In a mixing bowl, combine the Farari flour, sindhav salt, and 2 tablespoons of ghee.
Gradually add water, a little at a time, and knead into a soft, smooth dough. The dough should be pliable but not too sticky. Adjust with more water or flour if needed.
Cover the dough with a damp cloth and let it rest for 15-20 minutes.
Prepare the Filling
In a mixing bowl, combine grated cheese, boiled mashed potatoes, grated paneer, chopped jalapenos, black pepper powder, and sindhav salt.
Mix well to create a flavourful cheese filling.
Shape the Samosas
Divide the rested dough into small, equal-sized portions and roll them into balls.
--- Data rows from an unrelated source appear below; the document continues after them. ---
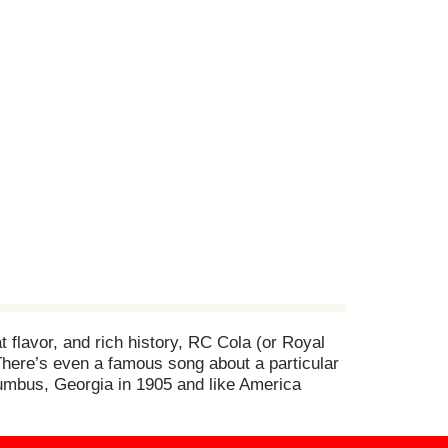
at flavor, and rich history, RC Cola (or Royal
 There’s even a famous song about a particular
olumbus, Georgia in 1905 and like America
here are other colas out there to choose from,
w sodium content. Also available in RC Cola
its own for its distinctive, delicious flavor or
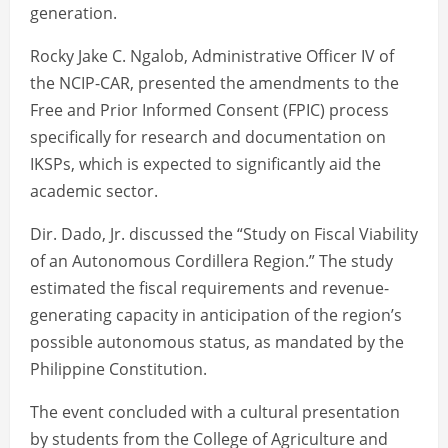
generation.
Rocky Jake C. Ngalob, Administrative Officer IV of
the NCIP-CAR, presented the amendments to the
Free and Prior Informed Consent (FPIC) process
specifically for research and documentation on
IKSPs, which is expected to significantly aid the
academic sector.
Dir. Dado, Jr. discussed the “Study on Fiscal Viability
of an Autonomous Cordillera Region.” The study
estimated the fiscal requirements and revenue-
generating capacity in anticipation of the region’s
possible autonomous status, as mandated by the
Philippine Constitution.
The event concluded with a cultural presentation
by students from the College of Agriculture and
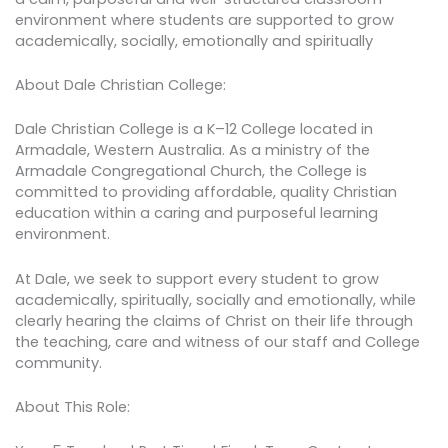
environment where students are supported to grow
academically, socially, emotionally and spiritually
About Dale Christian College:
Dale Christian College is a K–12 College located in
Armadale, Western Australia. As a ministry of the
Armadale Congregational Church, the College is
committed to providing affordable, quality Christian
education within a caring and purposeful learning
environment.
At Dale, we seek to support every student to grow
academically, spiritually, socially and emotionally, while
clearly hearing the claims of Christ on their life through
the teaching, care and witness of our staff and College
community.
About This Role:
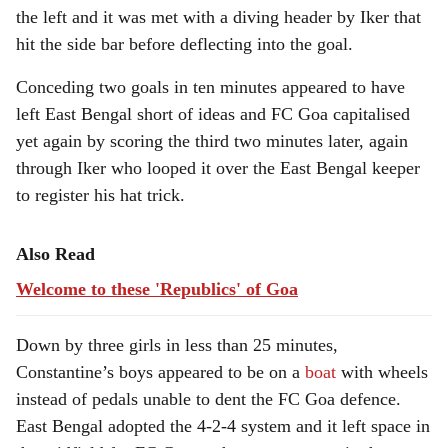
the left and it was met with a diving header by Iker that
hit the side bar before deflecting into the goal.
Conceding two goals in ten minutes appeared to have
left East Bengal short of ideas and FC Goa capitalised
yet again by scoring the third two minutes later, again
through Iker who looped it over the East Bengal keeper
to register his hat trick.
Also Read
Welcome to these 'Republics' of Goa
Down by three girls in less than 25 minutes,
Constantine’s boys appeared to be on a
boat
with wheels
instead of pedals unable to dent the FC Goa defence.
East Bengal adopted the 4-2-4 system and it left space in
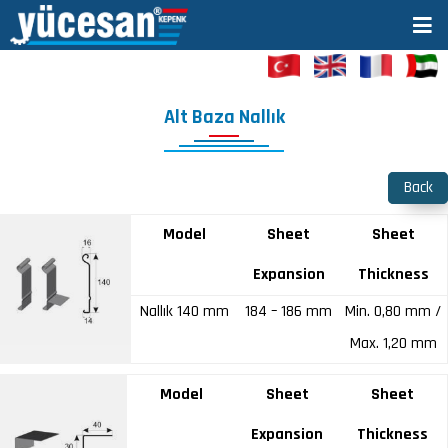
Alt Baza Nallık
Back
Model
Sheet
Sheet
Expansion
Thickness
Nallık 140 mm
184 – 186 mm
Min. 0,80 mm /
Max. 1,20 mm
Model
Sheet
Sheet
Expansion
Thickness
Take one dough ball and roll it into a thin, small circle using a rolling pin. It should be thin but sturdy enough to hold the filling.
Cut the circle in half to form two semi-circles.
Take one semi-circle and fold it into a cone shape, sealing the edges with a little water to form a triangular pocket.
Fill the pocket with the cheese filling, ensuring not to overfill.
Seal the open edge to create a triangular samosa. Repeat with the remaining dough and filling.
Fry the Samosas
Heat oil in a deep pan or kadai over medium heat.
Carefully slide in the prepared samosas, a few at a time.
Fry until they turn golden brown and crispy on all sides, turning as needed (about 5-7 minutes per batch).
Remove from oil and place on paper towels to drain excess oil.
Serve
Your Farari Cheese & Jalapeno Samosas are ready to enjoy as a tasty snack or meal during Ekadashi or Vrat fasting.
Cooking Time
Approximately 45-60 minutes, including preparation and frying. Cooking time may vary with larger quantities.